- What is being asked:
Would you return the records below character for character, without any images?

Collected data entries
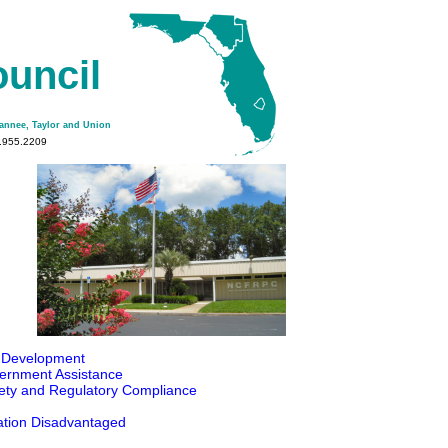
ouncil
wannee, Taylor and Union
2.955.2209
 Development
ernment Assistance
fety and Regulatory Compliance
ation Disadvantaged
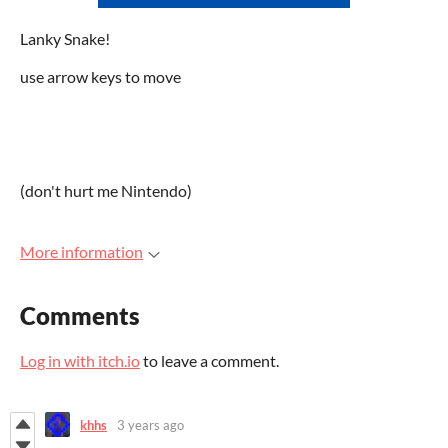
Lanky Snake!
use arrow keys to move
(don't hurt me Nintendo)
More information
Comments
Log in with itch.io
to leave a comment.
khhs
3 years ago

- Output below:
ouncil
wannee, Taylor and Union
2.955.2209
 Development
ernment Assistance
fety and Regulatory Compliance
ation Disadvantaged
Lanky Snake!
use arrow keys to move
(don't hurt me Nintendo)
More information
Comments
Log in with itch.io
to leave a comment.
khhs
3 years ago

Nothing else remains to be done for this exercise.